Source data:
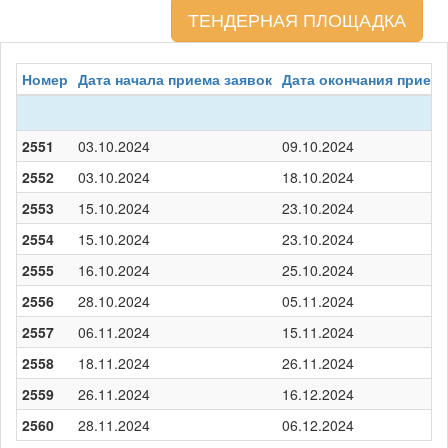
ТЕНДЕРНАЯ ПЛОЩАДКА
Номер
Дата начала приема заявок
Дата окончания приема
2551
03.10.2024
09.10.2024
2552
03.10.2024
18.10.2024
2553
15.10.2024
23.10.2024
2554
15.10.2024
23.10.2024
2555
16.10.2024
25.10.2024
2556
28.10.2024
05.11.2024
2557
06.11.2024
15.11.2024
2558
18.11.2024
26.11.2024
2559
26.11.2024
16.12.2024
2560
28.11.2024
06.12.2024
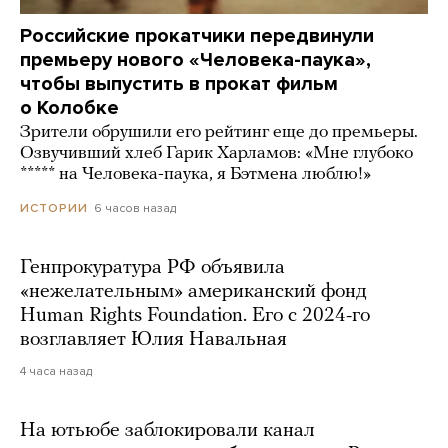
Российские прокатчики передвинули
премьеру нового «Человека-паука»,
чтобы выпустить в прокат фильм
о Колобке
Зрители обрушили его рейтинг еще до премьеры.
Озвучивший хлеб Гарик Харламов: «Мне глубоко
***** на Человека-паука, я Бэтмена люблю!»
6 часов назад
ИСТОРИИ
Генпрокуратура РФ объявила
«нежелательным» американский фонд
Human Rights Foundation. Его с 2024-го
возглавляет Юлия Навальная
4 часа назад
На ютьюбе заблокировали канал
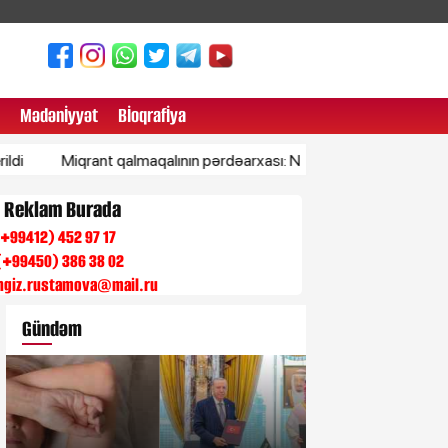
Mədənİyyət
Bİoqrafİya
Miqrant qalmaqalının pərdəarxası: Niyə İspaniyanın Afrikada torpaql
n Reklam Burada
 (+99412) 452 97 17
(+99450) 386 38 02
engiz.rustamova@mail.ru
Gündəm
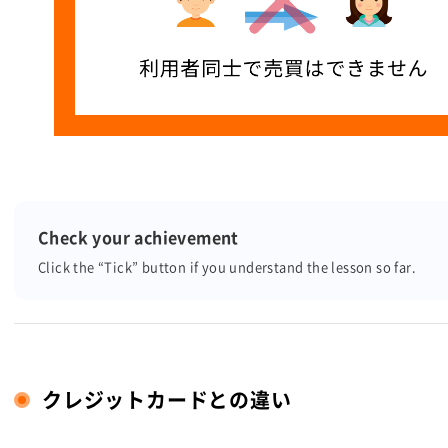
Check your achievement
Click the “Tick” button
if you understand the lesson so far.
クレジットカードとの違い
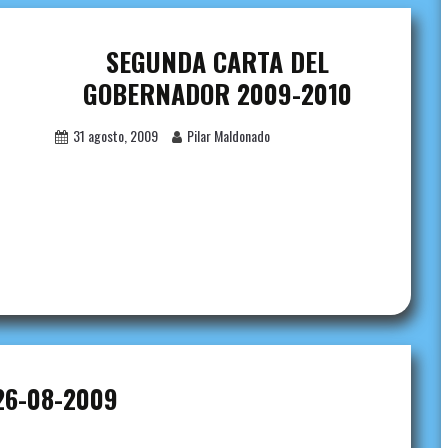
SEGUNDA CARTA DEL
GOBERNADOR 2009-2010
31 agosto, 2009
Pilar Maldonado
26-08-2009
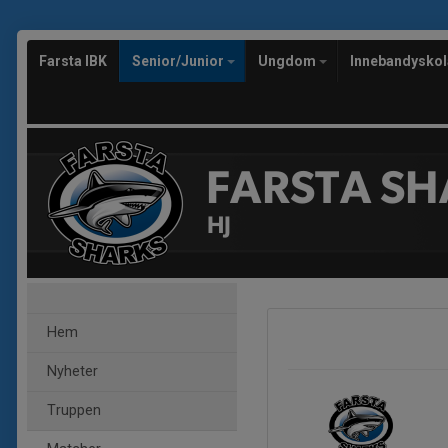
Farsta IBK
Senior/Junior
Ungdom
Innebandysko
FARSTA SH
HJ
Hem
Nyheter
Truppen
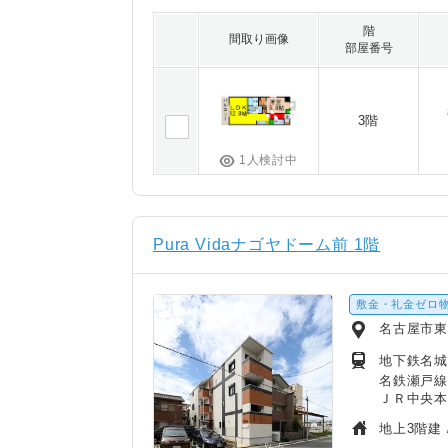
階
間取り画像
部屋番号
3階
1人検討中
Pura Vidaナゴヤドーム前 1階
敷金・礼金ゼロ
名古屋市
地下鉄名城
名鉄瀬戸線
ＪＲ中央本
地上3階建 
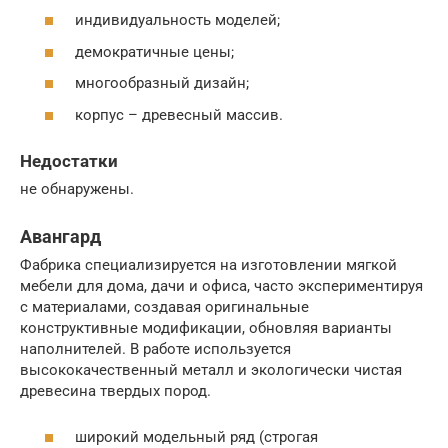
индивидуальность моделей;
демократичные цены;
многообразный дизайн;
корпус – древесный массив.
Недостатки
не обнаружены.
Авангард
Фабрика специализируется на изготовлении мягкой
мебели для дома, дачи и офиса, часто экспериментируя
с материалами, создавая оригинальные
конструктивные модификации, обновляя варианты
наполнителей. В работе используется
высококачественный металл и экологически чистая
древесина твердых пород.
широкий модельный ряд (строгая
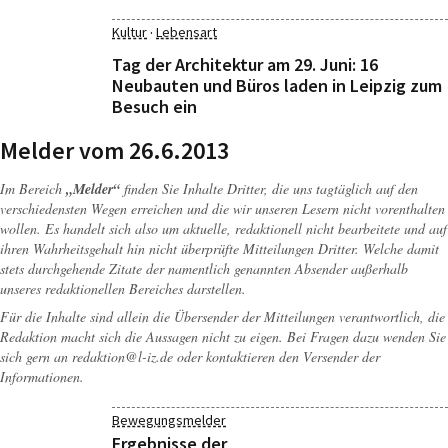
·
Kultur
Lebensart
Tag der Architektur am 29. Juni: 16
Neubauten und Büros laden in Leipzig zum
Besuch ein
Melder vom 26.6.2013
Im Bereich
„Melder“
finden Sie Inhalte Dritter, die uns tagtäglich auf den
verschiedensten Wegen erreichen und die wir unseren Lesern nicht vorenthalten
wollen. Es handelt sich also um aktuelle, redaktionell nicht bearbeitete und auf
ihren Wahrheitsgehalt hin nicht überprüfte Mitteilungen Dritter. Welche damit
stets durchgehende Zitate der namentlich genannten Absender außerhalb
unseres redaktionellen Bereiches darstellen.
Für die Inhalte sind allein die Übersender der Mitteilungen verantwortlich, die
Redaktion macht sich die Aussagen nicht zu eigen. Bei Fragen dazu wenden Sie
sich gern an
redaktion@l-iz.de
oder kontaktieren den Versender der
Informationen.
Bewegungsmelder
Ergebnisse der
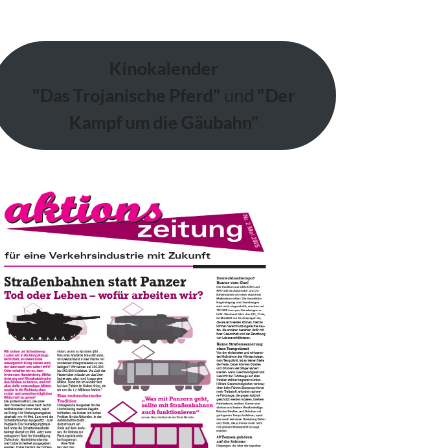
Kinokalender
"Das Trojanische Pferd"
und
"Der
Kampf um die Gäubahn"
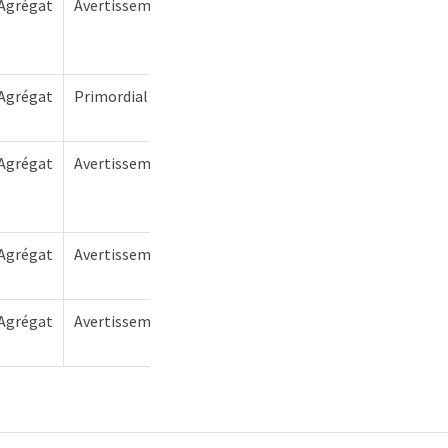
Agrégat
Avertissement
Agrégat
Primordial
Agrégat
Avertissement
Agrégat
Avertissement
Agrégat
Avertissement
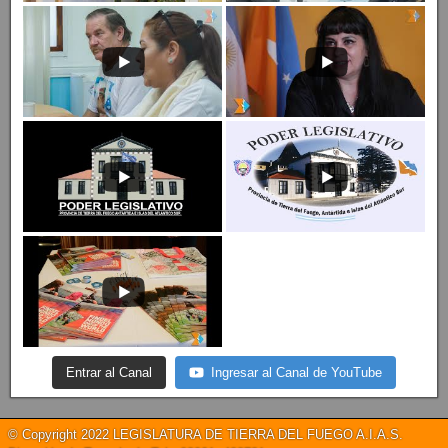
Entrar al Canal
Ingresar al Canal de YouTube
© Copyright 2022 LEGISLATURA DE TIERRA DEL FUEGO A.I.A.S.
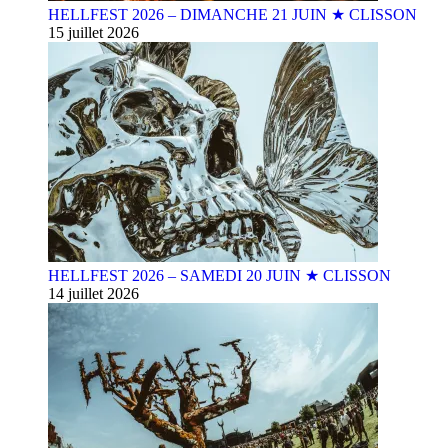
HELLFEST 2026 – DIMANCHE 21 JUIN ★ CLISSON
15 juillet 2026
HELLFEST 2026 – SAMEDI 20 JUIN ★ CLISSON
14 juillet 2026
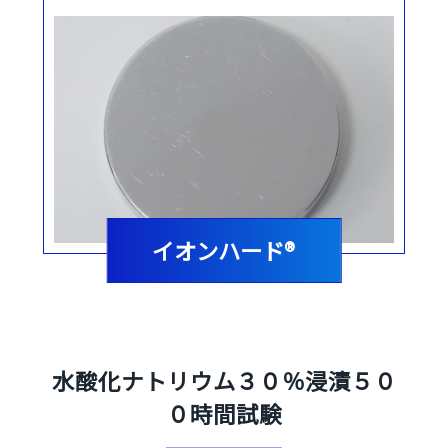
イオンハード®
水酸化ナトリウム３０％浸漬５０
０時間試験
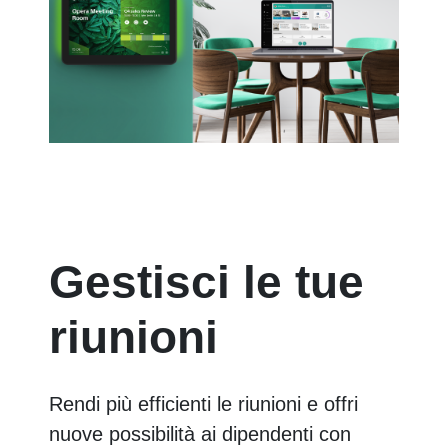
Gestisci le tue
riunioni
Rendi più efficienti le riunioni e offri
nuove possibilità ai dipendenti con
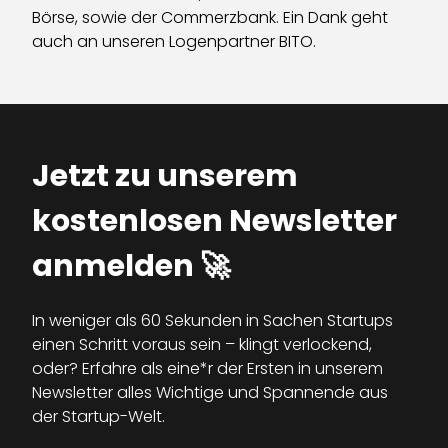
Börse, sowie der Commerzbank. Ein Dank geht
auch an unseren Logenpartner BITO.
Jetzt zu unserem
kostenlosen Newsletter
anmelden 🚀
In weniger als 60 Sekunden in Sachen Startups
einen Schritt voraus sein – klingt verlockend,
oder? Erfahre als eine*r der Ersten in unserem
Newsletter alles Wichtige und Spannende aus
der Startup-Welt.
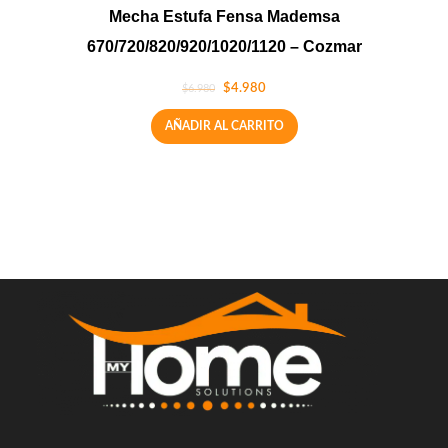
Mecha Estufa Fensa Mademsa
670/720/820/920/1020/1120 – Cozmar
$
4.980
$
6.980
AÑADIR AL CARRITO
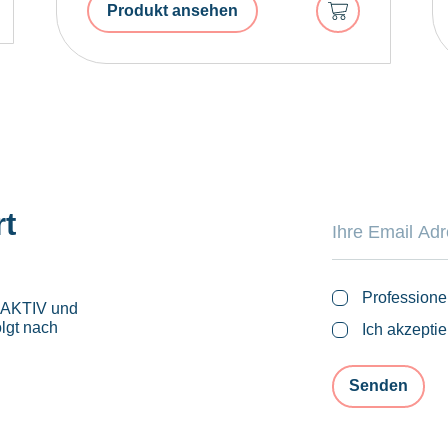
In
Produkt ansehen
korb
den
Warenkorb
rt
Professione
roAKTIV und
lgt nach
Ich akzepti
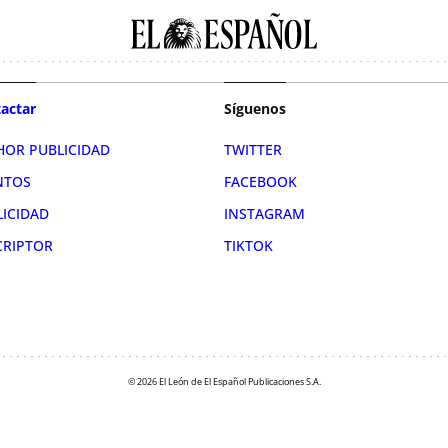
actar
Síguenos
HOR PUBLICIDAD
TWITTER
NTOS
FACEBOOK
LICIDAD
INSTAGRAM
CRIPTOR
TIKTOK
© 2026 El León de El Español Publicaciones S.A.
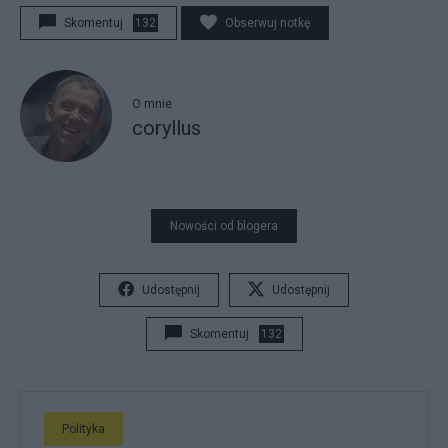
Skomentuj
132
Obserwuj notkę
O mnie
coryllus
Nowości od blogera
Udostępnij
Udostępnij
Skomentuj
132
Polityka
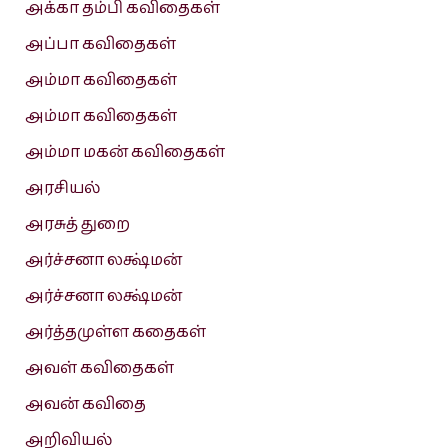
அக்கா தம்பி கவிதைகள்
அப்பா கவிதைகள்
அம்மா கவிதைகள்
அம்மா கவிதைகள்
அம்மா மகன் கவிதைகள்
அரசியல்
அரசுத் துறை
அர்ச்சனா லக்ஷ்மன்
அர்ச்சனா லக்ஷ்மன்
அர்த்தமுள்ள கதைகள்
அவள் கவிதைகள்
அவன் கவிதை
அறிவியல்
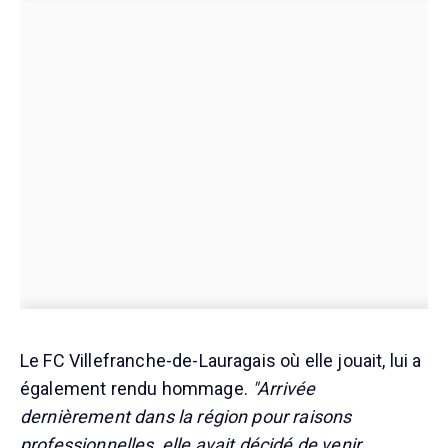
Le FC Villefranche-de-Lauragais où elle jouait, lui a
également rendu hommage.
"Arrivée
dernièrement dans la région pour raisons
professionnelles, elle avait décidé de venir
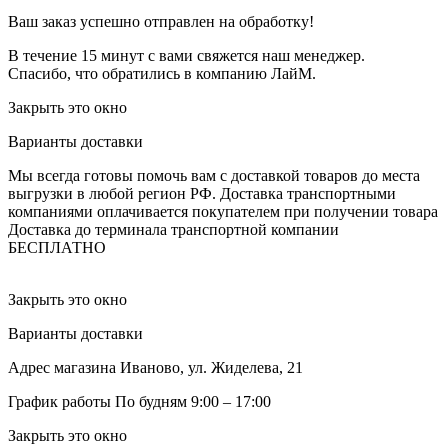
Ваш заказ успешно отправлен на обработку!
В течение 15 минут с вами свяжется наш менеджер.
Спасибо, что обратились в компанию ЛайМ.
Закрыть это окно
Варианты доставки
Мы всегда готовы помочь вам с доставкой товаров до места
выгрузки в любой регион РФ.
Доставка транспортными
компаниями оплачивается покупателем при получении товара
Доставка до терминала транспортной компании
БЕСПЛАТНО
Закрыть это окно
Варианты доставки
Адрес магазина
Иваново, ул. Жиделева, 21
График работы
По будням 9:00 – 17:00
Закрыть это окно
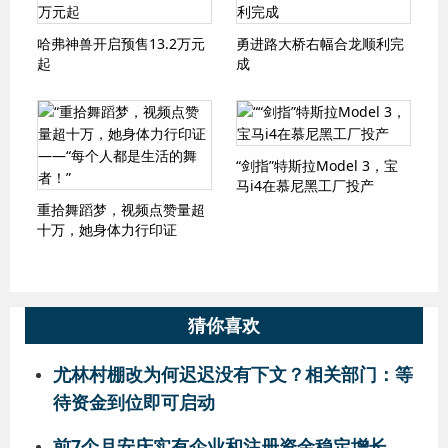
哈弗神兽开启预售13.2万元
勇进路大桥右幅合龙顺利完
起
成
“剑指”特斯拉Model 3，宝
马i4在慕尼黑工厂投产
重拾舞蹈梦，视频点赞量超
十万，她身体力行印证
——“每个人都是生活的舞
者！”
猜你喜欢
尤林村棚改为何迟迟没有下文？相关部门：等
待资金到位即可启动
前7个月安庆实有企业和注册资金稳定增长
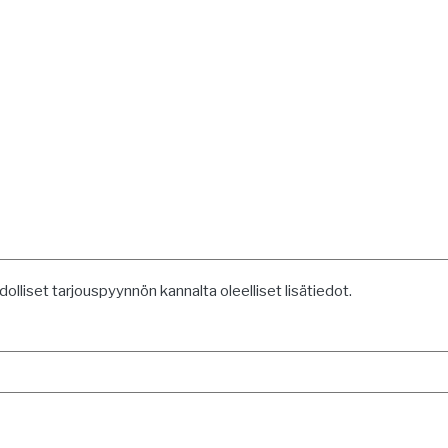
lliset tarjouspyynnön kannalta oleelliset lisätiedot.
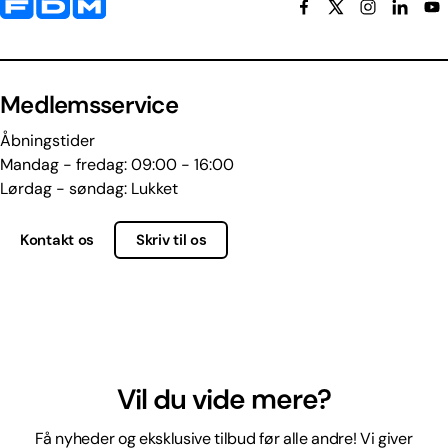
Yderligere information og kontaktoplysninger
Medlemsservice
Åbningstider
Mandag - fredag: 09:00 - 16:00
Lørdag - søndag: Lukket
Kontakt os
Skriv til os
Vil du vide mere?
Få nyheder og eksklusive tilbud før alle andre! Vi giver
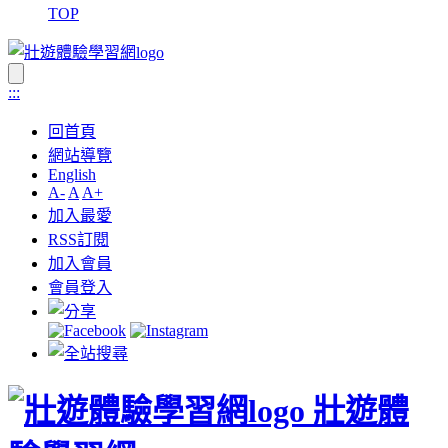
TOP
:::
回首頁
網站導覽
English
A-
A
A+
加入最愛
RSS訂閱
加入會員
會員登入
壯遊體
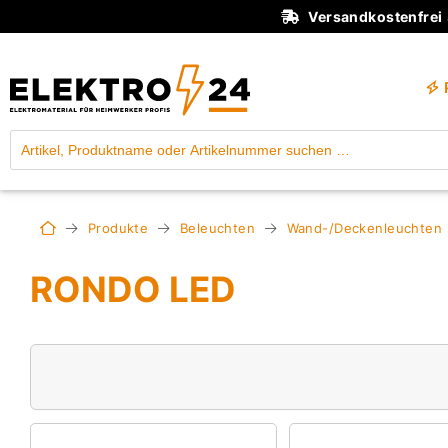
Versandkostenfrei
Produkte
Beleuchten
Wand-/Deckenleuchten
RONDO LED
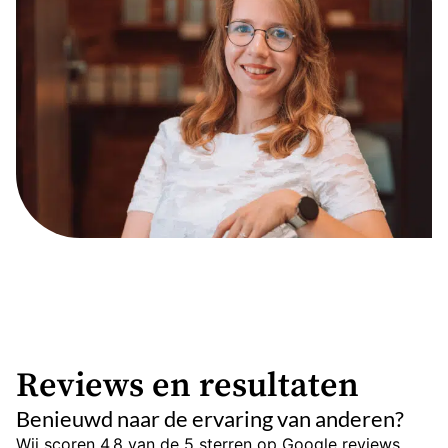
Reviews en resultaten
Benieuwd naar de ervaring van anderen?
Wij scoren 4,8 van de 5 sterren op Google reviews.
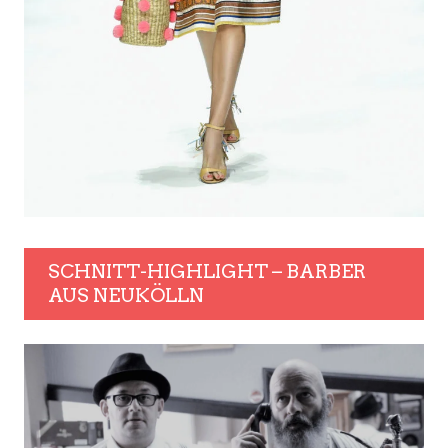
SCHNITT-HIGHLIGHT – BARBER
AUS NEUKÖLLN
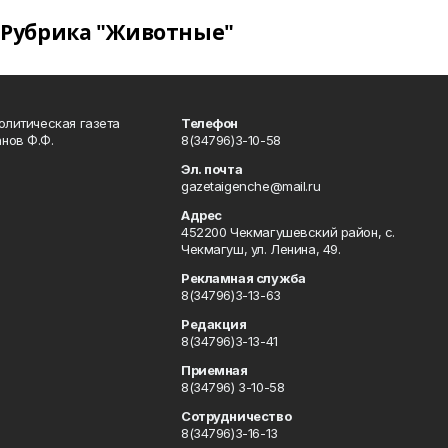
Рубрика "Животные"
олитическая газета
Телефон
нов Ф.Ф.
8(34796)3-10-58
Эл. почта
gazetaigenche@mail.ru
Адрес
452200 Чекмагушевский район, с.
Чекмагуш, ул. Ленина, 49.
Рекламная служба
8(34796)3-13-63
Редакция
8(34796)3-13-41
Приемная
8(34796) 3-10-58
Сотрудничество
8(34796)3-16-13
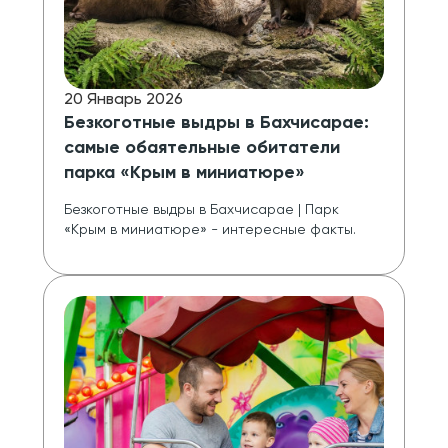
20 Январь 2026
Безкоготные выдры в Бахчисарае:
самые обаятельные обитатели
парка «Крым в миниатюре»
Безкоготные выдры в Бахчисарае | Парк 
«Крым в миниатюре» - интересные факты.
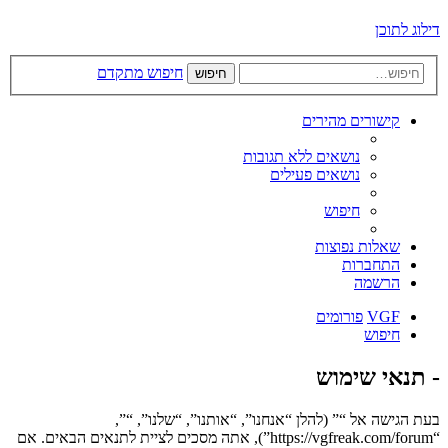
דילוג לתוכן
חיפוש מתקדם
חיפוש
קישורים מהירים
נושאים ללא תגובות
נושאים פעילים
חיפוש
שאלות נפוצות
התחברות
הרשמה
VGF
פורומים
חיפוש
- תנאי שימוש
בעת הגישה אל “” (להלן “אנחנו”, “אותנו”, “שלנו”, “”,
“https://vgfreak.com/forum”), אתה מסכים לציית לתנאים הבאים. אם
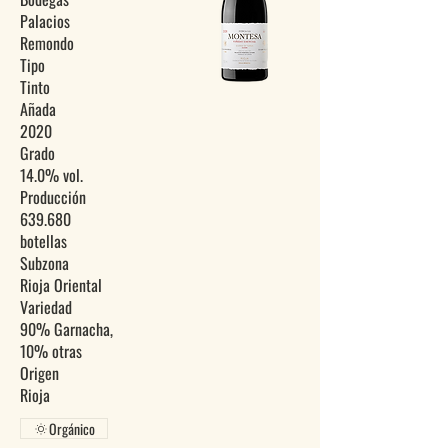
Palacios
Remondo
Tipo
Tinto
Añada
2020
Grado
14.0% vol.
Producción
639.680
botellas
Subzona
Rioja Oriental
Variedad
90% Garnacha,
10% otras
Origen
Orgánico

What is required =
Count how many lines in the records hold the string "riunioni"; reply with the number alone.

Answer to the problem =
2